The most significant contracts are at Paranaguá port, Paraná state, and pertain to terminals PAR14 and PAR15.
PAR14 is dedicated to handling and storing bulk agricultural commodities such as soybeans and corn. With an investment of 529mn.reais, the 82,500m² area will have the capacity to handle 6.8Mt/y of cargo. The terminal will contribute to increasing grain exports and integrating the port into the international market.
PAR15 focuses on the transport and storage of bulk agricultural commodities. With a capacity to handle 4Mt/y, the terminal will receive an investment of 293mn reais. The facility spans 43,000m².
Meanwhile, Rio de Janeiro’s RDJ11 terminal will be auctioned under a 10-year contract.

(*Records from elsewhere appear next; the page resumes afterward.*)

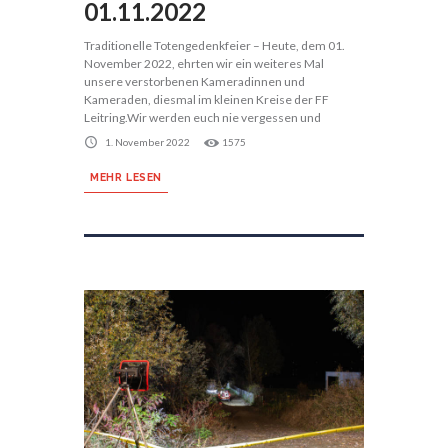
01.11.2022
Traditionelle Totengedenkfeier – Heute, dem 01.
November 2022, ehrten wir ein weiteres Mal
unsere verstorbenen Kameradinnen und
Kameraden, diesmal im kleinen Kreise der FF
Leitring.Wir werden euch nie vergessen und
1. November 2022
1575
MEHR LESEN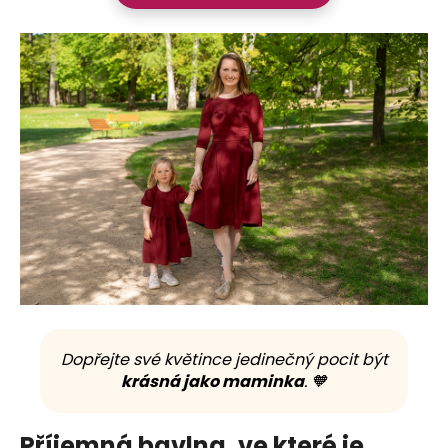
Dopřejte své květince jedinečný pocit být
krásná jako maminka
. 🧡
Příjemná bavlna, ve které je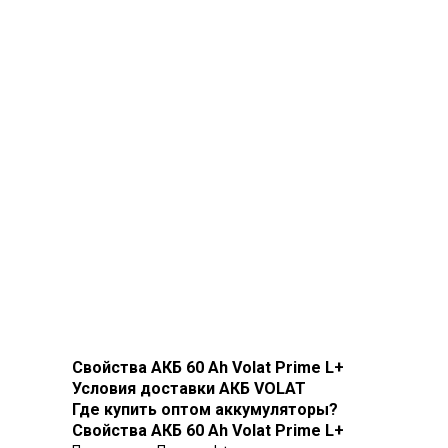
Свойства АКБ 60 Ah Volat Prime L+
Условия доставки АКБ VOLAT
Где купить оптом аккумуляторы?
Свойства АКБ 60 Ah Volat Prime L+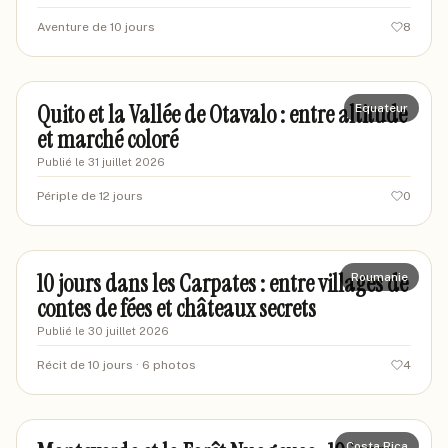
Aventure de 10 jours
8
marcandre-voyageur
MV
Quito et la Vallée de Otavalo : entre altitude
Equateur
et marché coloré
Publié le
31 juillet 2026
Périple de 12 jours
0
marieexplore92
MA
10 jours dans les Carpates : entre villages de
Roumanie
contes de fées et châteaux secrets
Publié le
30 juillet 2026
Récit de 10 jours
· 6 photos
4
marcustravel88
MA
Costa Rica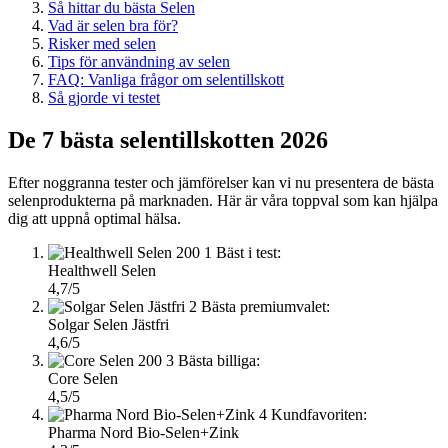
Så hittar du bästa Selen
Vad är selen bra för?
Risker med selen
Tips för användning av selen
FAQ: Vanliga frågor om selentillskott
Så gjorde vi testet
De 7 bästa selentillskotten 2026
Efter noggranna tester och jämförelser kan vi nu presentera de bästa
selenprodukterna på marknaden. Här är våra toppval som kan hjälpa
dig att uppnå optimal hälsa.
1
Bäst i test:
Healthwell Selen
4,7/5
2
Bästa premiumvalet:
Solgar Selen Jästfri
4,6/5
3
Bästa billiga:
Core Selen
4,5/5
4
Kundfavoriten:
Pharma Nord Bio-Selen+Zink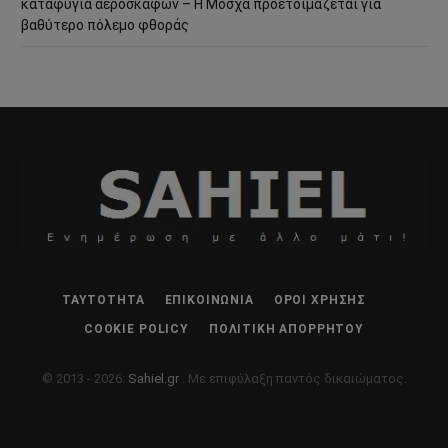
καταφύγια αεροσκαφών – Η Μόσχα προετοιμάζεται για
βαθύτερο πόλεμο φθοράς
ΤΑΥΤΌΤΗΤΑ
ΕΠΙΚΟΙΝΩΝΊΑ
ΌΡΟΙ ΧΡΉΣΗΣ
COOKIE POLICY
ΠΟΛΙΤΙΚΉ ΑΠΟΡΡΉΤΟΥ
© 2013 - 2026:
Sahiel.gr
. Με επιφύλαξη παντός δικαιώματος.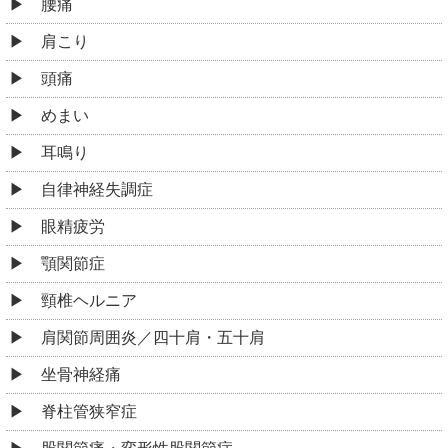
腰痛
肩こり
頭痛
めまい
耳鳴り
自律神経失調症
眼精疲労
顎関節症
頸椎ヘルニア
肩関節周囲炎／四十肩・五十肩
坐骨神経痛
脊柱管狭窄症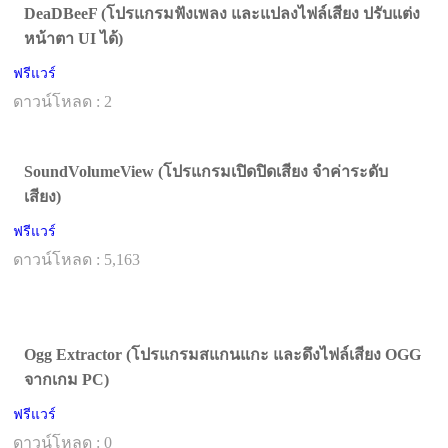
DeaDBeeF (โปรแกรมฟังเพลง และแปลงไฟล์เสียง ปรับแต่ง
หน้าตา UI ได้)
ฟรีแวร์
ดาวน์โหลด : 2
SoundVolumeView (โปรแกรมเปิดปิดเสียง จำค่าระดับ
เสียง)
ฟรีแวร์
ดาวน์โหลด : 5,163
Ogg Extractor (โปรแกรมสแกนแกะ และดึงไฟล์เสียง OGG
จากเกม PC)
ฟรีแวร์
ดาวน์โหลด : 0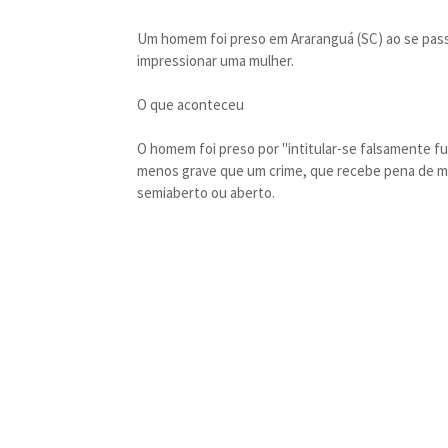
Um homem foi preso em Araranguá (SC) ao se pass
impressionar uma mulher.
O que aconteceu
O homem foi preso por "intitular-se falsamente fu
menos grave que um crime, que recebe pena de 
semiaberto ou aberto.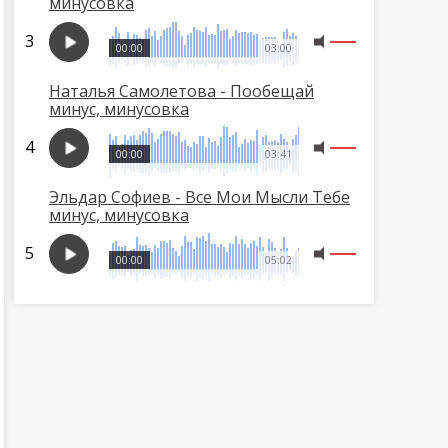
минусовка
00:00
03:00
Наталья Самолетова - Пообещай
минус, минусовка
00:00
03:41
Эльдар Софиев - Все Мои Мысли Тебе
минус, минусовка
00:00
05:02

The facility is designated to handle and store bulk solids and general cargo, with expected direct investments of 6.8mn reais. The leased area is within the boundaries of the port of Rio de Janeiro and will be developed into a new terminal.
In Rio Grande do Sul, the POA26 terminal spans 22,000m² and is dedicated to handling and storage of bulk agricultural and mineral commodities but, as a multipurpose facility, it will be capable of handling various other types of cargo. Under a 10-year contract, the future operator will invest over 21mn reais..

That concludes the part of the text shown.